What you are asked to do: Every line below must be given again exactly.

Listed entries:
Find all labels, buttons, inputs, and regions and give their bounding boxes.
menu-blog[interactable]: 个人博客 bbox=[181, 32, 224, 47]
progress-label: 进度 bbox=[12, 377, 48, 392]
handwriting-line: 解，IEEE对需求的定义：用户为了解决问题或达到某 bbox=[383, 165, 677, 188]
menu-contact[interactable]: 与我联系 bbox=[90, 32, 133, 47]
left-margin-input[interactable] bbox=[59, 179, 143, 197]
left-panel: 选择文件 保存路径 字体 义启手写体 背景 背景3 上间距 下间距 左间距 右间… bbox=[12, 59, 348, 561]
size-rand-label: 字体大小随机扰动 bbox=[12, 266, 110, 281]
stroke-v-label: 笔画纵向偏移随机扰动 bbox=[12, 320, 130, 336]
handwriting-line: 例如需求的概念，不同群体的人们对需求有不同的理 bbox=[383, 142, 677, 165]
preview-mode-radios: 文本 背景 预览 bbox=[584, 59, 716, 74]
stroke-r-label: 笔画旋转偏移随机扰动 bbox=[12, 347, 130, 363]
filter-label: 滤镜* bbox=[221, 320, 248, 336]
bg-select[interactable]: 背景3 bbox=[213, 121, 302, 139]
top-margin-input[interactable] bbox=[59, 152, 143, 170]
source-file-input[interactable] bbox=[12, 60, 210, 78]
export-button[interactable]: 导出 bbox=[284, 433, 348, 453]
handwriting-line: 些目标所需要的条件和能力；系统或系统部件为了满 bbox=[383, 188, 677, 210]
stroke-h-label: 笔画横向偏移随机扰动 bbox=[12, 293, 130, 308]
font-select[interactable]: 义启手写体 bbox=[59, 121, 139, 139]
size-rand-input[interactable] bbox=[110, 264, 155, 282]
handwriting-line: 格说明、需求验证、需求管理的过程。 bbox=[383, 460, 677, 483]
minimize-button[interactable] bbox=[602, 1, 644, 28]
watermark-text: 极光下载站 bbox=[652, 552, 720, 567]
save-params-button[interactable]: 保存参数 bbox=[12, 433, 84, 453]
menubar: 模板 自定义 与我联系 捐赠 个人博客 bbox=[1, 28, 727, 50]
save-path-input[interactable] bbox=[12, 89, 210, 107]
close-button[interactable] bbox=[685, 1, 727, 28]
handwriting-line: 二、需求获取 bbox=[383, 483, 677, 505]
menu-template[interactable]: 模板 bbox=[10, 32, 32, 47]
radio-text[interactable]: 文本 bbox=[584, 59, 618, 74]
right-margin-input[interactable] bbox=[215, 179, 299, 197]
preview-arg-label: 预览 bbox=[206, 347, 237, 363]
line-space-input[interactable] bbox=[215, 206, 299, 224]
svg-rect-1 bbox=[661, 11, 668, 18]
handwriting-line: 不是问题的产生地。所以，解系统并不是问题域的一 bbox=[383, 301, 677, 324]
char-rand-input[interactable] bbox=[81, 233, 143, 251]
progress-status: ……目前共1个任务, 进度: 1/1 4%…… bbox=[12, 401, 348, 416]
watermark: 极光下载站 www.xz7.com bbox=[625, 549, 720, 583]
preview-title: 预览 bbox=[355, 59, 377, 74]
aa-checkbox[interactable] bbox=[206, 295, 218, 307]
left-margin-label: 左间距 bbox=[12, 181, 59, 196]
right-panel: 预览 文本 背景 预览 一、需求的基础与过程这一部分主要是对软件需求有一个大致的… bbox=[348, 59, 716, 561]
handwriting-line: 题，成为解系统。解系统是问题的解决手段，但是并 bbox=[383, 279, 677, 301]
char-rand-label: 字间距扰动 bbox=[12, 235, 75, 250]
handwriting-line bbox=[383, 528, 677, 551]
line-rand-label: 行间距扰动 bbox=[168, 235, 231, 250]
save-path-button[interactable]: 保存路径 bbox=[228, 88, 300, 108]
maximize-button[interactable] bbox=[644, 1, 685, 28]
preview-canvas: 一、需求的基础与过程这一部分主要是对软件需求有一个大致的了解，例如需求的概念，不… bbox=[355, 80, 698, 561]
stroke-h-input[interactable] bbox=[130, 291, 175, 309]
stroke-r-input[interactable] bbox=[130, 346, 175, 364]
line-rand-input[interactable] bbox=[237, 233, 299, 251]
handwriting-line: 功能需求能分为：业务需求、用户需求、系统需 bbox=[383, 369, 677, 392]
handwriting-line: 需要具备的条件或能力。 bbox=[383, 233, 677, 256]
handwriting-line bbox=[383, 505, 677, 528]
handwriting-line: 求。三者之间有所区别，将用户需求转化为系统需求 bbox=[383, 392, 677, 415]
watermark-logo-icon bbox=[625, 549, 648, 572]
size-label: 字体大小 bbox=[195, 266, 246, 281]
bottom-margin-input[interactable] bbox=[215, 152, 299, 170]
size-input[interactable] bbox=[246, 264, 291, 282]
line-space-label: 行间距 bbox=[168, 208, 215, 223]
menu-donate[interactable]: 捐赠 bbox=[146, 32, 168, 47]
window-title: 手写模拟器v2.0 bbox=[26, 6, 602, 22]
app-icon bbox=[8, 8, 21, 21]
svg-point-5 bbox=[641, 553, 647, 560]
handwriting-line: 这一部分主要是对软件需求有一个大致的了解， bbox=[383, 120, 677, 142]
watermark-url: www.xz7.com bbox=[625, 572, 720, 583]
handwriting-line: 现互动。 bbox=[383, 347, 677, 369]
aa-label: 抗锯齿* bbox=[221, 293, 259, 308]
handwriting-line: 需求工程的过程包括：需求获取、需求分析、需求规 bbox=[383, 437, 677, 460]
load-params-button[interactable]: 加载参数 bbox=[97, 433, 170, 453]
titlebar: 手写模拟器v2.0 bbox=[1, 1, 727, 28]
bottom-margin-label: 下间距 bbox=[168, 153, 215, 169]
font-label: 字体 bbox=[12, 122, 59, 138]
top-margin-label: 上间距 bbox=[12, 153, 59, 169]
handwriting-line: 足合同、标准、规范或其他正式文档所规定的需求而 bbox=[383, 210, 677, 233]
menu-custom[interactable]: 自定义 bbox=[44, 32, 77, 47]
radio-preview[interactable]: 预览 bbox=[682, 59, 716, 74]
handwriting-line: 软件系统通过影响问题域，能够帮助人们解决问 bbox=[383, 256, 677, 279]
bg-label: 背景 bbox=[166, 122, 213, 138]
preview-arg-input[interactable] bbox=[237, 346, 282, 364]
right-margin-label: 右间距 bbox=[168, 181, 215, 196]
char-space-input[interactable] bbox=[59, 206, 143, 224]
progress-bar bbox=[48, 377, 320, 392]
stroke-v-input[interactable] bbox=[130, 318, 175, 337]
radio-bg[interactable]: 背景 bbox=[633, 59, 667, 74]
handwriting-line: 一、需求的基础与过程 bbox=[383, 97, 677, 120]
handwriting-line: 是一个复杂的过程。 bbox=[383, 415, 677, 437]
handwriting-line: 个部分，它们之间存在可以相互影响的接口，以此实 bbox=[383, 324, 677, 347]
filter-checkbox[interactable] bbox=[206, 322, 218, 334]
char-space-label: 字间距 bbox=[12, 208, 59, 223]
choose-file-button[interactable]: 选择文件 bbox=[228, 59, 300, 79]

Response to the task:
Find all labels, buttons, inputs, and regions and give their bounding boxes.
menu-blog[interactable]: 个人博客 bbox=[181, 32, 224, 47]
progress-label: 进度 bbox=[12, 377, 48, 392]
handwriting-line: 解，IEEE对需求的定义：用户为了解决问题或达到某 bbox=[383, 165, 677, 188]
menu-contact[interactable]: 与我联系 bbox=[90, 32, 133, 47]
left-margin-input[interactable] bbox=[59, 179, 143, 197]
left-panel: 选择文件 保存路径 字体 义启手写体 背景 背景3 上间距 下间距 左间距 右间… bbox=[12, 59, 348, 561]
size-rand-label: 字体大小随机扰动 bbox=[12, 266, 110, 281]
stroke-v-label: 笔画纵向偏移随机扰动 bbox=[12, 320, 130, 336]
handwriting-line: 例如需求的概念，不同群体的人们对需求有不同的理 bbox=[383, 142, 677, 165]
preview-mode-radios: 文本 背景 预览 bbox=[584, 59, 716, 74]
stroke-r-label: 笔画旋转偏移随机扰动 bbox=[12, 347, 130, 363]
filter-label: 滤镜* bbox=[221, 320, 248, 336]
bg-select[interactable]: 背景3 bbox=[213, 121, 302, 139]
top-margin-input[interactable] bbox=[59, 152, 143, 170]
source-file-input[interactable] bbox=[12, 60, 210, 78]
export-button[interactable]: 导出 bbox=[284, 433, 348, 453]
handwriting-line: 些目标所需要的条件和能力；系统或系统部件为了满 bbox=[383, 188, 677, 210]
stroke-h-label: 笔画横向偏移随机扰动 bbox=[12, 293, 130, 308]
font-select[interactable]: 义启手写体 bbox=[59, 121, 139, 139]
size-rand-input[interactable] bbox=[110, 264, 155, 282]
handwriting-line: 格说明、需求验证、需求管理的过程。 bbox=[383, 460, 677, 483]
minimize-button[interactable] bbox=[602, 1, 644, 28]
watermark-text: 极光下载站 bbox=[652, 552, 720, 567]
save-params-button[interactable]: 保存参数 bbox=[12, 433, 84, 453]
menubar: 模板 自定义 与我联系 捐赠 个人博客 bbox=[1, 28, 727, 50]
save-path-input[interactable] bbox=[12, 89, 210, 107]
close-button[interactable] bbox=[685, 1, 727, 28]
handwriting-line: 二、需求获取 bbox=[383, 483, 677, 505]
menu-template[interactable]: 模板 bbox=[10, 32, 32, 47]
radio-text[interactable]: 文本 bbox=[584, 59, 618, 74]
right-margin-input[interactable] bbox=[215, 179, 299, 197]
preview-arg-label: 预览 bbox=[206, 347, 237, 363]
line-space-input[interactable] bbox=[215, 206, 299, 224]
svg-rect-1 bbox=[661, 11, 668, 18]
handwriting-line: 不是问题的产生地。所以，解系统并不是问题域的一 bbox=[383, 301, 677, 324]
char-rand-input[interactable] bbox=[81, 233, 143, 251]
progress-status: ……目前共1个任务, 进度: 1/1 4%…… bbox=[12, 401, 348, 416]
watermark: 极光下载站 www.xz7.com bbox=[625, 549, 720, 583]
preview-title: 预览 bbox=[355, 59, 377, 74]
aa-checkbox[interactable] bbox=[206, 295, 218, 307]
left-margin-label: 左间距 bbox=[12, 181, 59, 196]
right-panel: 预览 文本 背景 预览 一、需求的基础与过程这一部分主要是对软件需求有一个大致的… bbox=[348, 59, 716, 561]
handwriting-line: 题，成为解系统。解系统是问题的解决手段，但是并 bbox=[383, 279, 677, 301]
char-rand-label: 字间距扰动 bbox=[12, 235, 75, 250]
handwriting-line bbox=[383, 528, 677, 551]
line-rand-label: 行间距扰动 bbox=[168, 235, 231, 250]
save-path-button[interactable]: 保存路径 bbox=[228, 88, 300, 108]
maximize-button[interactable] bbox=[644, 1, 685, 28]
preview-canvas: 一、需求的基础与过程这一部分主要是对软件需求有一个大致的了解，例如需求的概念，不… bbox=[355, 80, 698, 561]
stroke-h-input[interactable] bbox=[130, 291, 175, 309]
stroke-r-input[interactable] bbox=[130, 346, 175, 364]
line-rand-input[interactable] bbox=[237, 233, 299, 251]
handwriting-line: 功能需求能分为：业务需求、用户需求、系统需 bbox=[383, 369, 677, 392]
handwriting-line: 需要具备的条件或能力。 bbox=[383, 233, 677, 256]
handwriting-line bbox=[383, 505, 677, 528]
handwriting-line: 求。三者之间有所区别，将用户需求转化为系统需求 bbox=[383, 392, 677, 415]
watermark-logo-icon bbox=[625, 549, 648, 572]
size-label: 字体大小 bbox=[195, 266, 246, 281]
bottom-margin-input[interactable] bbox=[215, 152, 299, 170]
size-input[interactable] bbox=[246, 264, 291, 282]
line-space-label: 行间距 bbox=[168, 208, 215, 223]
menu-donate[interactable]: 捐赠 bbox=[146, 32, 168, 47]
window-title: 手写模拟器v2.0 bbox=[26, 6, 602, 22]
app-icon bbox=[8, 8, 21, 21]
svg-point-5 bbox=[641, 553, 647, 560]
handwriting-line: 这一部分主要是对软件需求有一个大致的了解， bbox=[383, 120, 677, 142]
watermark-url: www.xz7.com bbox=[625, 572, 720, 583]
handwriting-line: 现互动。 bbox=[383, 347, 677, 369]
aa-label: 抗锯齿* bbox=[221, 293, 259, 308]
handwriting-line: 需求工程的过程包括：需求获取、需求分析、需求规 bbox=[383, 437, 677, 460]
load-params-button[interactable]: 加载参数 bbox=[97, 433, 170, 453]
titlebar: 手写模拟器v2.0 bbox=[1, 1, 727, 28]
bottom-margin-label: 下间距 bbox=[168, 153, 215, 169]
font-label: 字体 bbox=[12, 122, 59, 138]
top-margin-label: 上间距 bbox=[12, 153, 59, 169]
handwriting-line: 足合同、标准、规范或其他正式文档所规定的需求而 bbox=[383, 210, 677, 233]
menu-custom[interactable]: 自定义 bbox=[44, 32, 77, 47]
radio-preview[interactable]: 预览 bbox=[682, 59, 716, 74]
handwriting-line: 软件系统通过影响问题域，能够帮助人们解决问 bbox=[383, 256, 677, 279]
bg-label: 背景 bbox=[166, 122, 213, 138]
preview-arg-input[interactable] bbox=[237, 346, 282, 364]
right-margin-label: 右间距 bbox=[168, 181, 215, 196]
char-space-input[interactable] bbox=[59, 206, 143, 224]
progress-bar bbox=[48, 377, 320, 392]
stroke-v-input[interactable] bbox=[130, 318, 175, 337]
radio-bg[interactable]: 背景 bbox=[633, 59, 667, 74]
handwriting-line: 一、需求的基础与过程 bbox=[383, 97, 677, 120]
handwriting-line: 是一个复杂的过程。 bbox=[383, 415, 677, 437]
handwriting-line: 个部分，它们之间存在可以相互影响的接口，以此实 bbox=[383, 324, 677, 347]
filter-checkbox[interactable] bbox=[206, 322, 218, 334]
char-space-label: 字间距 bbox=[12, 208, 59, 223]
choose-file-button[interactable]: 选择文件 bbox=[228, 59, 300, 79]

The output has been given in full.